I honestly liked the DLC2 meta pre Aegislash Ban and after. Aegislash was broken as hell don't get me wrong, but UU was beginning to be quite competitive and stabilize around this time. It also helped that tiering freeze is a thing around 9 months before the generation ended which made UU develop a more stabilized metagame without worrying about OU shenanigans (Looking at Exca, Slowking, WashTom being stuck in UU thank god). Because of the mons we have, we have proper checks and counters to much of the metagame and we can play the metagame what it was 9 months ago with some minor adjustments here and there and can experiment wildly to adapt to the metagame at large withour worrying if our teams will be outdated 3 months down the line. Also Can Bonk thank you

2) What was your favorite metagame from the entire generation spanning across the DLCs? Was it the DLC 0 Noivern wars? Was it the DLC 1 Noivern wars? Did you like RoseBuzz meta the best, or is the current meta now your favorite part of the generation?
As mentioned earlier, I liked the pre Aegislash ban and after because the tier has stabilized and we have a lot of options compared to DLC 0 or DLC 1. In both DLC's, the lack of mons made the meta feel suffocating imo and I can't build a team that is suited to me personally.

3) What would you consider to be one of your most successful teams this gen? I recently RMTd my infamous Buzzwole webs team, so I'm curious to see what others consider to be their best and/or favorite team to use from any point in the generation
https://pokepast.es/011767001c46836b
This is the recent team built with some help and it's honestly quite fun. I love Ferroseed in this meta. It abuses passive mons a lot and a 4x weakness to fire is not a problem under rain and only takes around 20 to 30% from mons such as Mence and Moltres and turns a would be counter to neutered threats with a combination of Leech seed and Protect/Knock Off/Thunder Wave. Ferroseed also gives a much needed resistance for stuff like Specs primarina which breaks the team or non Nasty Plot thundurus variants. Of course the team isn't perfect. It sometimes folds to Sub Gyara teams but with correct prediction, Gyara is a non threat. I.E. Sub Gyara gets somewhat beaten by predicted Encore or Non Sub variants being Ferroseed food. Keldeo and Conkeldurr can beat the team as well.
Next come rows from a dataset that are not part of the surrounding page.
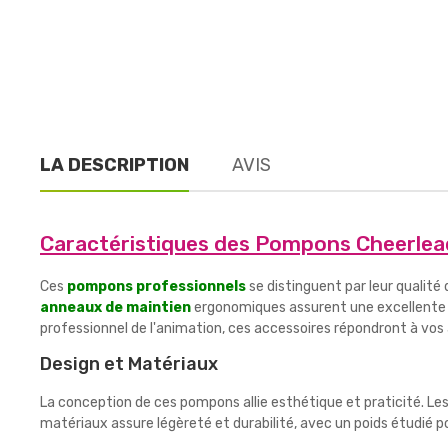
LA DESCRIPTION
AVIS
Caractéristiques des Pompons Cheerle
Ces
pompons professionnels
se distinguent par leur qualité
anneaux de maintien
ergonomiques assurent une excellente p
professionnel de l'animation, ces accessoires répondront à vos
Design et Matériaux
La conception de ces pompons allie esthétique et praticité. Le
matériaux assure légèreté et durabilité, avec un poids étudié 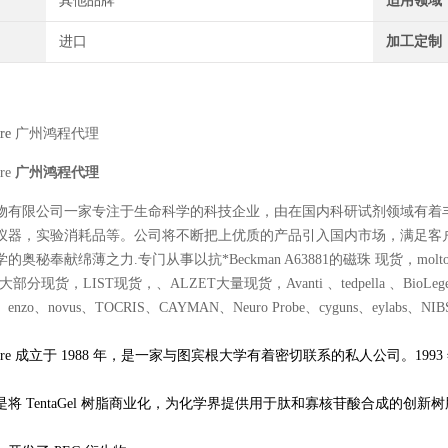
其他品牌
适用领域
进口
加工定制
re
广州鸿程代理
re
广州鸿程代理
物有限公司一家专注于生命科学的科技企业，由在国内科研试剂领域有着
仪器，实验消耗品等。公司将不断把上优质的产品引入国内市场，满足客
秘奉献绵薄之力.专门从事以抗*Beckman A63881的磁珠 现货，moltox 11-10
大部分现货，LIST现货，、ALZET大量现货，Avanti 、tedpella 、BioLegend、Po
es、enzo、novus、TOCRIS、CAYMAN、Neuro Probe、cyguns、eylabs、NIBSC、
lymere 成立于 1988 年，是一家与图宾根大学有着密切联系的私人公司。1993 年，R
将 TentaGel 树脂商业化，为化学界提供用于肽和寡核苷酸合成的创新树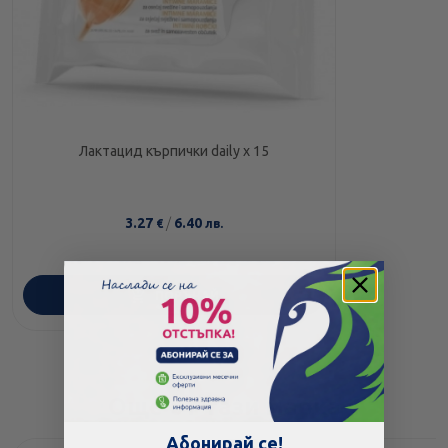
Лактацид кърпички daily х 15
3.27
/
6.40
€
лв.
ПОРЪЧАЙ
Още от тази марка
Абонирай се!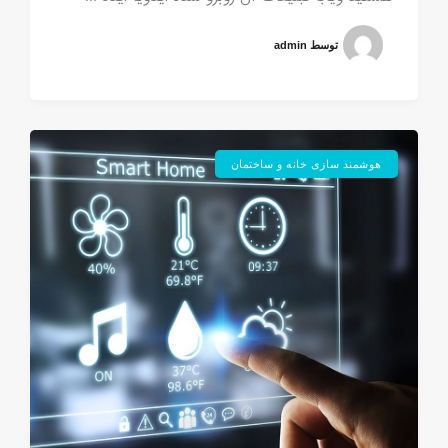
توسط admin
هوشمند سازی خانه و ساختمان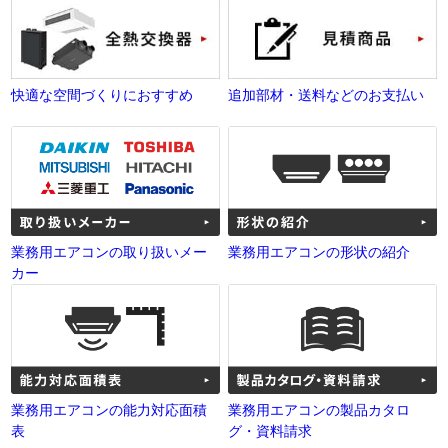
快適な空間づくりにおすすめ
追加部材・送料などのお支払い
業務用エアコンの取り扱いメー
業務用エアコンの形状の紹介
カー
業務用エアコンの能力対応面積
業務用エアコンの製品カタロ
表
グ・資料請求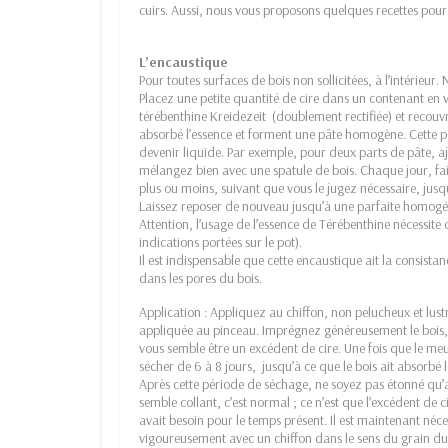
cuirs. Aussi, nous vous proposons quelques recettes pour
L’encaustique
Pour toutes surfaces de bois non sollicitées, à l’intérieur.
Placez une petite quantité de cire dans un contenant en v
térébenthine Kreidezeit (doublement rectifiée) et recouvrir
absorbé l’essence et forment une pâte homogène. Cette pâ
devenir liquide. Par exemple, pour deux parts de pâte, a
mélangez bien avec une spatule de bois. Chaque jour, fa
plus ou moins, suivant que vous le jugez nécessaire, jus
Laissez reposer de nouveau jusqu’à une parfaite homogén
Attention, l’usage de l’essence de Térébenthine nécessite 
indications portées sur le pot).
Il est indispensable que cette encaustique ait la consista
dans les pores du bois.
Application : Appliquez au chiffon, non pelucheux et lust
appliquée au pinceau. Imprégnez généreusement le bois, q
vous semble être un excédent de cire. Une fois que le meub
sécher de 6 à 8 jours, jusqu’à ce que le bois ait absorbé l
Après cette période de séchage, ne soyez pas étonné qu’
semble collant, c’est normal ; ce n’est que l’excédent de c
avait besoin pour le temps présent. Il est maintenant néces
vigoureusement avec un chiffon dans le sens du grain du b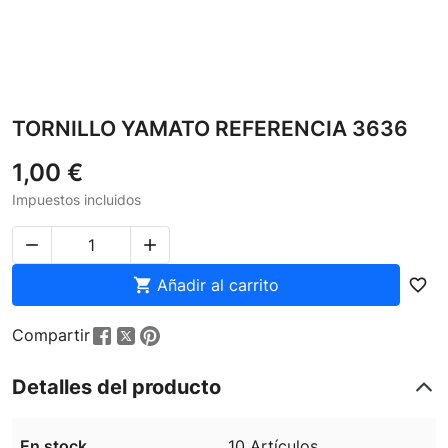
TORNILLO YAMATO REFERENCIA 3636
1,00 €
Impuestos incluidos



Añadir al carrito
favorite_border
Compartir
Detalles del producto
En stock
10 Artículos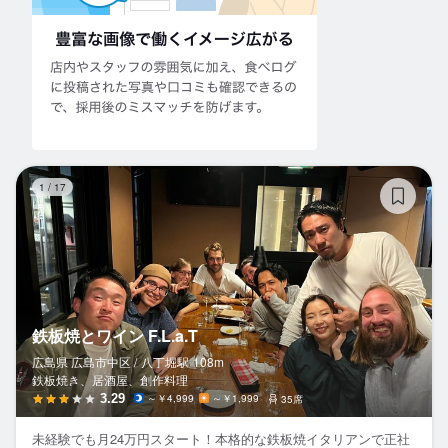
鉄
1
/
17
鉄板焼とワイン F.L.a.T
広島県 広島市中区 /
八丁堀
駅
108m
鉄板焼き、居酒屋、創作料理
3.29
～￥4,999
～￥1,999
35席
未経験でも月24万円スタート！本格的な鉄板焼イタリアンで正社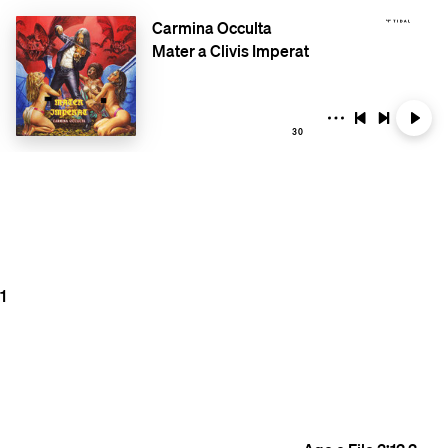
Carmina Occulta
Mater a Clivis Imperat
30
1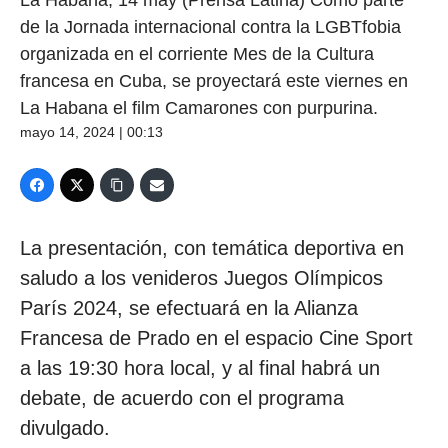
de la Jornada internacional contra la LGBTfobia
organizada en el corriente Mes de la Cultura
francesa en Cuba, se proyectará este viernes en
La Habana el film Camarones con purpurina.
mayo 14, 2024 | 00:13
La presentación, con temática deportiva en
saludo a los venideros Juegos Olímpicos
París 2024, se efectuará en la Alianza
Francesa de Prado en el espacio Cine Sport
a las 19:30 hora local, y al final habrá un
debate, de acuerdo con el programa
divulgado.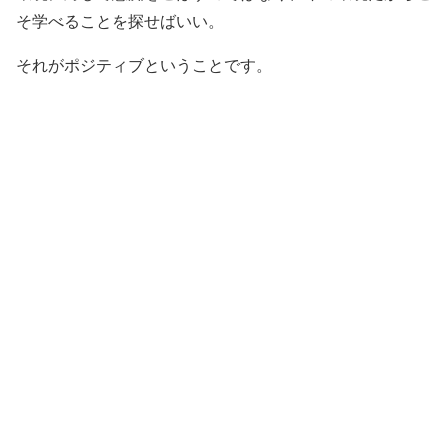
そ学べることを探せばいい。
それがポジティブということです。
But if the opponents send in Conkeldurr as an example on the ferroseed and I click knock off, the Conkeldurr is a non threat to the team. Or if Keldeo switched in on a thunder-wave, it can't come in later in the game. But the MVP of the team is honestly Gyarados. Gyarados gets so much chances to come in, click sub and DD up to monstrous levels. The only consistent Gyarados counter is honestly Rotom Wash and with sub and DD up, it can kill wash toms partners easily since nothing is faster than Gyara after one DD bar Venusaur, which can be beaten with correct predictions, and Hydreigon, which is fodder for Gyara after a sub or DD up. Give it a try and see how it goes.
I chose Seismitoad Expert Belt over Life Orb as I dont like the chip LO gives to Seismitoad. Seismitoad wants as much as health as it can and set up rocks or help sweep later in the game and Hydro Pumps boosted in rain is usually more than enough to help Kingdra or someone else sweep later in the game. However, the team is also very reliant on HPumps hitting and not hitting just one will send you on the backfoot.